Schon zu DDR-Zeiten vergessen und verfallen, verliert Görlitz trotz intensiver Sanierungsanstrengungen immer mehr Einwohner. Das polnische Zgorzelec am anderen Neißeufer dagegen boomt. Beide Städte nennen sich seit zwei Jahren „Europastadt“ und planen zusammen ihre Zukunft: Die heißt Polen

von UWE RADA

Auf den Untermarkt ist Görlitz zu Recht stolz. Spätgotische und Renaissancebauten reihen sich hier nebeneinander wie sonst nur in Krakau oder Italien, und in den Bögen der Tuchhallen sowie an den prunkvollen Fassaden der Patrizierhäuser lässt sich erahnen, welche Bedeutung Görlitz einmal hatte. Einst war die Stadt an der Neiße reich geworden durch den Handel mit Waid, dem mittelalterlichen Färbestoff, der hier, auf der „Via Regia“, seinen Weg nach Osten nahm. Damals war Görlitz noch in der Mitte, heute liegt es am Rand.
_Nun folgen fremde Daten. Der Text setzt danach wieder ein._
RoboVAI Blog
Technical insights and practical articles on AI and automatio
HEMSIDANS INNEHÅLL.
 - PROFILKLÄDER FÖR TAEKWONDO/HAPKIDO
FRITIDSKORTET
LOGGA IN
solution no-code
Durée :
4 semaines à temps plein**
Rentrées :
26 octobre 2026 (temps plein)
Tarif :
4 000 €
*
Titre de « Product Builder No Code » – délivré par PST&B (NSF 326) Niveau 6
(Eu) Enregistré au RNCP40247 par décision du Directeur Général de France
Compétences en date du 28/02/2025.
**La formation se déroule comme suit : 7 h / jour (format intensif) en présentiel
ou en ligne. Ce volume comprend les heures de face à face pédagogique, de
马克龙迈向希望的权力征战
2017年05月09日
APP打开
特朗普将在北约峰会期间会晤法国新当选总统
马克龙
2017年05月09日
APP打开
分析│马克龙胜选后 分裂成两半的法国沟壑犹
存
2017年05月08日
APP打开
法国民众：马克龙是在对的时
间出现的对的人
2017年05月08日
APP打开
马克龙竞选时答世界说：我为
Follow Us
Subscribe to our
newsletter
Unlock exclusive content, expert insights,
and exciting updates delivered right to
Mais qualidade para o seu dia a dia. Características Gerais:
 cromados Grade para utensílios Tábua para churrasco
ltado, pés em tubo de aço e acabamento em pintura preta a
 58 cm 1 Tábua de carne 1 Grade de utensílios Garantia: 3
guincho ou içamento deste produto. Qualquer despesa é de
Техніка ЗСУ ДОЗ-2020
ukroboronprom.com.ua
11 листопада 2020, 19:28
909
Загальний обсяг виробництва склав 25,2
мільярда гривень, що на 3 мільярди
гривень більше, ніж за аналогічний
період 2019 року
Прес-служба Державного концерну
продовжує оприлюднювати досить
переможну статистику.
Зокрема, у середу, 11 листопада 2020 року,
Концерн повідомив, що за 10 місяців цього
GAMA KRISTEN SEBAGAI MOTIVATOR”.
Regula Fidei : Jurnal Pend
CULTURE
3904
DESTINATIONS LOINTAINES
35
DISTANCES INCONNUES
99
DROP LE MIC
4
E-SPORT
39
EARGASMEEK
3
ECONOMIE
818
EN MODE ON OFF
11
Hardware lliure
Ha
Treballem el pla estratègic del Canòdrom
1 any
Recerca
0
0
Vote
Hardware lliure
Wenn am 25. August der Bundeskanzler persönlich die östlichste Stadt Deutschlands besucht, wird er sich von Oberbürgermeister Rolf Karbaum sicher nicht nur die Baudenkmäler einer einst bedeutenden Handelsstadt zeigen lassen. Gerhard Schröder wird auch erfahren, dass es in Görlitz wieder einmal höchste Zeit ist. Wie schon in den Tagen der Wende von 1989, als bereits die Sprenglöcher gebohrt waren und der Stadt ein ähnliches Schicksal drohte wie manch anderen mittelalterlichen Stadtanlagen der DDR, steht Ostdeutschlands wohl schönste Stadt auch heute vor dem Ende.

Billigdiscounter galore

Nun allerdings droht Görlitz nicht der Flächenabriss, sondern flächendeckende Missachtung. Blinde Fenster hinter frisch renovierten Stuckfassaden oder leer stehende Geschäfte hinter modernen Schaufenstern verleihen der „Perle der Oberlausitz“ die Atmosphäre einer Geisterstadt. 17.000 Einwohner hat Görlitz seit der Wende verloren, die Einwohnerzahl ist von 100.000 in der Vorkriegszeit auf nunmehr 61.000 gesunken. In der Altstadt, rund um den Untermarkt, wohnen sogar nur noch 1.800 Menschen. 5.000 Wohnungen dagegen stehen hier leer, trotz der immensen Sanierungsanstrengungen, die die Stadt seit 1989 unternommen hat.

Selbst im gründerzeitlichen Görlitz, dem Geschäftszentrum der Jahrhundertwende, stehen alle Zeichen auf Niedergang. In der Berliner Straße, einer Fußgängerzone, die den Bahnhof mit dem Postplatz, dem Tor zur Altstadt verbindet, steht jedes zweite Geschäft leer. In den anderen bieten Billigdiscounter vornehmlich Ramsch und Billigklamotten an. Trotz der teilweise geräumigen, einst herrschaftlichen Wohnungen kehren auch hier die Görlitzer ihrer Stadt den Rücken. Auf 40 bis 50 Prozent schätzt Thorsten Berndt von der Sanierungsgesellschaft Görlitz den Leerstand.

Der Görlitzer Aufruf

Weil es Görlitz nicht nur an zahlungskräftigen Bewohnern mangelt, sondern auch an sanierungsfreudigen Investoren, steht selbst die Abrissbirne wieder auf der Tagesordnung. In der Bautzener Straße traf es bereits zwei Gebäude aus der Jahrhundertwende, weitere sollen folgen.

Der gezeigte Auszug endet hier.